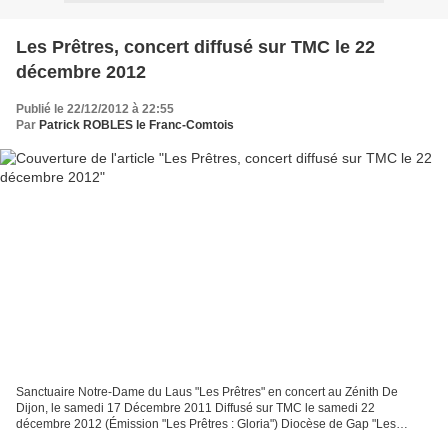
Les Prêtres, concert diffusé sur TMC le 22
décembre 2012
Publié le 22/12/2012 à 22:55
Par
Patrick ROBLES le Franc-Comtois
Sanctuaire Notre-Dame du Laus "Les Prêtres" en concert au Zénith De
Dijon, le samedi 17 Décembre 2011 Diffusé sur TMC le samedi 22
décembre 2012 (Émission "Les Prêtres : Gloria") Diocèse de Gap "Les
Prêtres" : leur 1er concert dans la Cathédrale Notre-Dame...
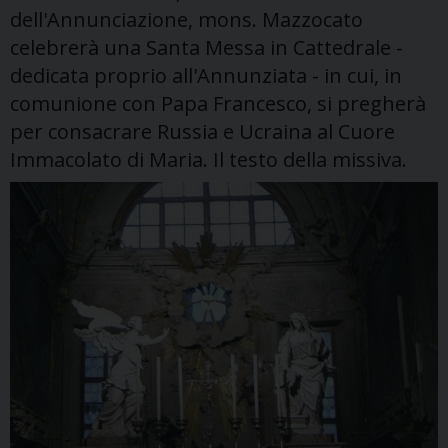
dell'Annunciazione, mons. Mazzocato
celebrerà una Santa Messa in Cattedrale -
dedicata proprio all'Annunziata - in cui, in
comunione con Papa Francesco, si pregherà
per consacrare Russia e Ucraina al Cuore
Immacolato di Maria. Il testo della missiva.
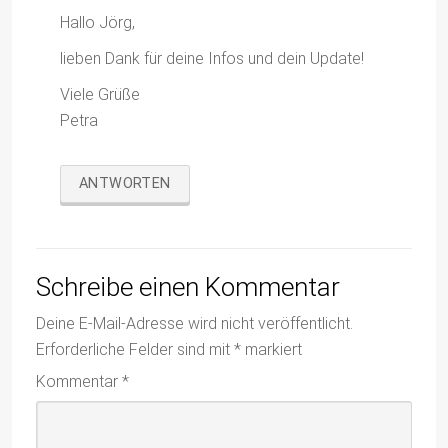
Hallo Jörg,
lieben Dank für deine Infos und dein Update!
Viele Grüße
Petra
ANTWORTEN
Schreibe einen Kommentar
Deine E-Mail-Adresse wird nicht veröffentlicht.
Erforderliche Felder sind mit
*
markiert
Kommentar
*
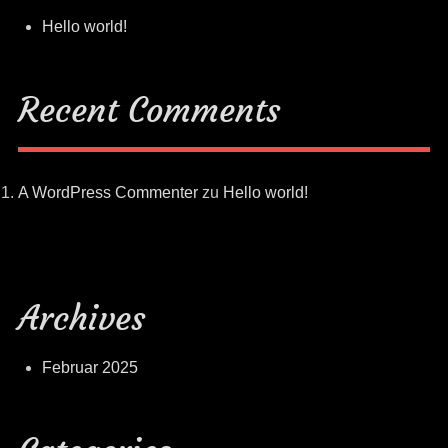
Hello world!
Recent Comments
A WordPress Commenter
zu
Hello world!
Archives
Februar 2025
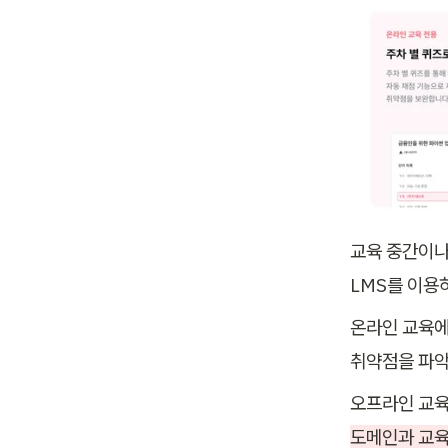
교육 중간이나
LMS를 이용
온라인 교육에
취약점을 파악
오프라인 교육
도메인과 교육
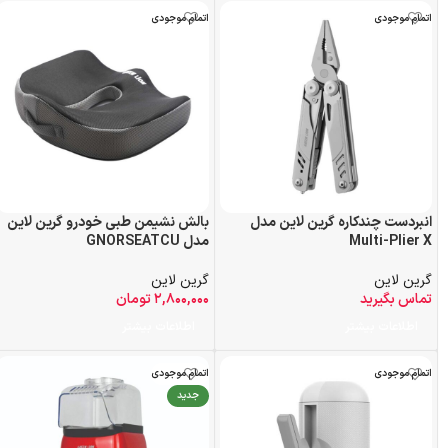
اتمام موجودی
اتمام موجودی
انبردست چندکاره گرین لاین مدل
بالش نشیمن طبی خودرو گرین لاین
Multi-Plier X
مدل GNORSEATCU
گرین لاین
گرین لاین
تماس بگیرید
۲,۸۰۰,۰۰۰
تومان
اطلاعات بیشتر
اطلاعات بیشتر
اتمام موجودی
اتمام موجودی
جدید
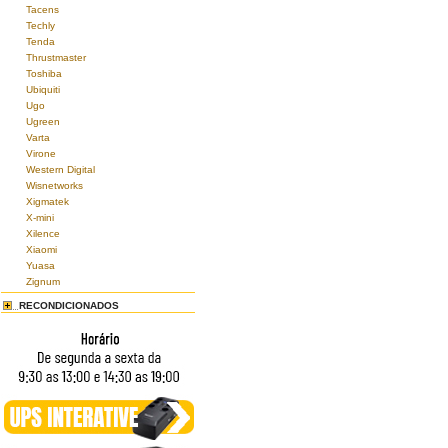
Tacens
Techly
Tenda
Thrustmaster
Toshiba
Ubiquiti
Ugo
Ugreen
Varta
Virone
Western Digital
Wisnetworks
Xigmatek
X-mini
Xilence
Xiaomi
Yuasa
Zignum
RECONDICIONADOS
=-=-=-=-=
About this task →
Copy out every line of the data in which the word "concert" is found.

Result →
Les Prêtres, concert diffusé sur TMC le 22
Sanctuaire Notre-Dame du Laus "Les Prêtres" en concert au Zénith De
Prêtres" : leur 1er concert dans la Cathédrale Notre-Dame...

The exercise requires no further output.